** Opening LISTED RECORDS block **

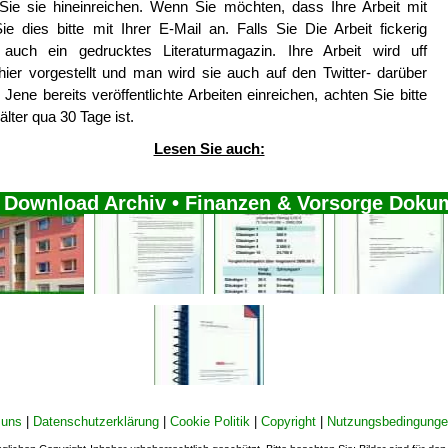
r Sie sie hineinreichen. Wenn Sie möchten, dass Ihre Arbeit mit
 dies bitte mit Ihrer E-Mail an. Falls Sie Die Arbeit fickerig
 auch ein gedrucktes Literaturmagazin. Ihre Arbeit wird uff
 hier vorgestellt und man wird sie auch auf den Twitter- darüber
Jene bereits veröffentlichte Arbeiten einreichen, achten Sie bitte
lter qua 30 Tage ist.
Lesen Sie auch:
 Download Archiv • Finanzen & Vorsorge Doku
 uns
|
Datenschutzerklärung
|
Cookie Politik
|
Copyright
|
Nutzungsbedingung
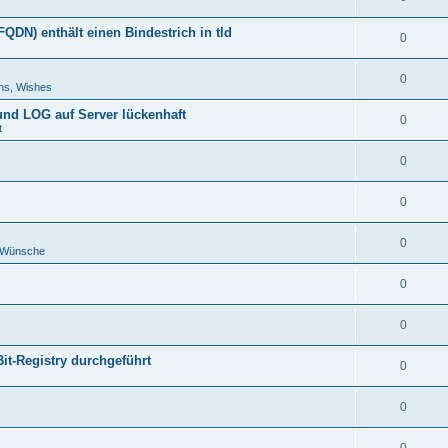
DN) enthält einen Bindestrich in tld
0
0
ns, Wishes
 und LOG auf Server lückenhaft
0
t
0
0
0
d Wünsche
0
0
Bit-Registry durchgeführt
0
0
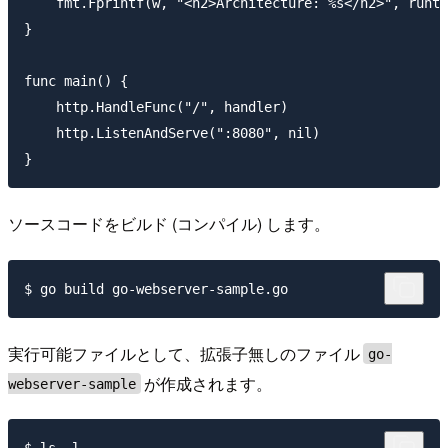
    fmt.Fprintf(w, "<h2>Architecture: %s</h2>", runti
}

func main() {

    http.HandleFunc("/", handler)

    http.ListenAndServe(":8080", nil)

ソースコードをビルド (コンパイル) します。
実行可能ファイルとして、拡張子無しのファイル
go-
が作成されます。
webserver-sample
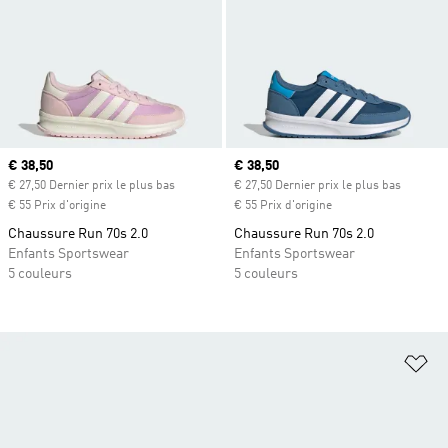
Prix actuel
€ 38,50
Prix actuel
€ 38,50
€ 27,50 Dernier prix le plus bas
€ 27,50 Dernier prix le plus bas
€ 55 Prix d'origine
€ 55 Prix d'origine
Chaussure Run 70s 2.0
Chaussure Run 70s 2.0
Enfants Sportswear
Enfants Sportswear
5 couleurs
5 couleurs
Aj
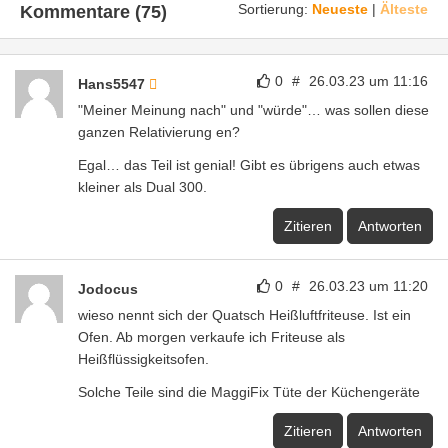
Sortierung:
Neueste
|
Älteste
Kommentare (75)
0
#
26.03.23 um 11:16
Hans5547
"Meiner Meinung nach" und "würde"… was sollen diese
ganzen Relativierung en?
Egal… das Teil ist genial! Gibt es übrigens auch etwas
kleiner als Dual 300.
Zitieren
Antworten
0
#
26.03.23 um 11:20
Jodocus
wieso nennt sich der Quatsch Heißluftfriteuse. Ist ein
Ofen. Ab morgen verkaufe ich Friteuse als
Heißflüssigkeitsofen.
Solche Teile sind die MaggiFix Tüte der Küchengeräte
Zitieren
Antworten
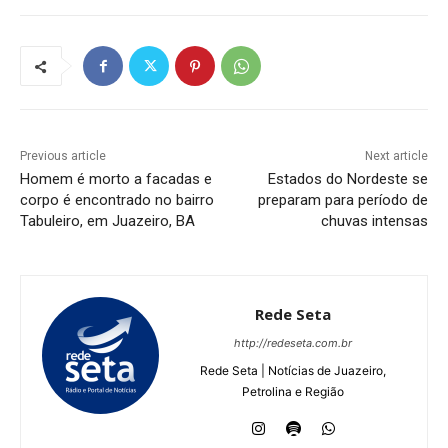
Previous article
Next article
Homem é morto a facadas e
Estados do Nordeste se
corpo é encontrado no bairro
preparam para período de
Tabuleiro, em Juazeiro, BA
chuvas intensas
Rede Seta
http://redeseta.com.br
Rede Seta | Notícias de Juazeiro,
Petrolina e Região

** Closing LISTED RECORDS block **

All of the entries above must be reproduced exactly, and no image may be included.

r Sie sie hineinreichen. Wenn Sie möchten, dass Ihre Arbeit mit
 dies bitte mit Ihrer E-Mail an. Falls Sie Die Arbeit fickerig
 auch ein gedrucktes Literaturmagazin. Ihre Arbeit wird uff
 hier vorgestellt und man wird sie auch auf den Twitter- darüber
Jene bereits veröffentlichte Arbeiten einreichen, achten Sie bitte
lter qua 30 Tage ist.
Lesen Sie auch:
 Download Archiv • Finanzen & Vorsorge Doku
 uns
|
Datenschutzerklärung
|
Cookie Politik
|
Copyright
|
Nutzungsbedingung
DN) enthält einen Bindestrich in tld
0
0
ns, Wishes
 und LOG auf Server lückenhaft
0
t
0
0
0
d Wünsche
0
0
Bit-Registry durchgeführt
0
0
    fmt.Fprintf(w, "<h2>Architecture: %s</h2>", runti
}

func main() {

    http.HandleFunc("/", handler)

    http.ListenAndServe(":8080", nil)

ソースコードをビルド (コンパイル) します。
実行可能ファイルとして、拡張子無しのファイル
go-
が作成されます。
webserver-sample
Prix actuel
€ 38,50
Prix actuel
€ 38,50
€ 27,50 Dernier prix le plus bas
€ 27,50 Dernier prix le plus bas
€ 55 Prix d'origine
€ 55 Prix d'origine
Chaussure Run 70s 2.0
Chaussure Run 70s 2.0
Enfants Sportswear
Enfants Sportswear
5 couleurs
5 couleurs
Aj
Sortierung:
Neueste
|
Älteste
Kommentare (75)
0
#
26.03.23 um 11:16
Hans5547
"Meiner Meinung nach" und "würde"… was sollen diese
ganzen Relativierung en?
Egal… das Teil ist genial! Gibt es übrigens auch etwas
kleiner als Dual 300.
Zitieren
Antworten
0
#
26.03.23 um 11:20
Jodocus
wieso nennt sich der Quatsch Heißluftfriteuse. Ist ein
Ofen. Ab morgen verkaufe ich Friteuse als
Heißflüssigkeitsofen.
Solche Teile sind die MaggiFix Tüte der Küchengeräte
Zitieren
Antworten
Previous article
Next article
Homem é morto a facadas e
Estados do Nordeste se
corpo é encontrado no bairro
preparam para período de
Tabuleiro, em Juazeiro, BA
chuvas intensas
Rede Seta
http://redeseta.com.br
Rede Seta | Notícias de Juazeiro,
Petrolina e Região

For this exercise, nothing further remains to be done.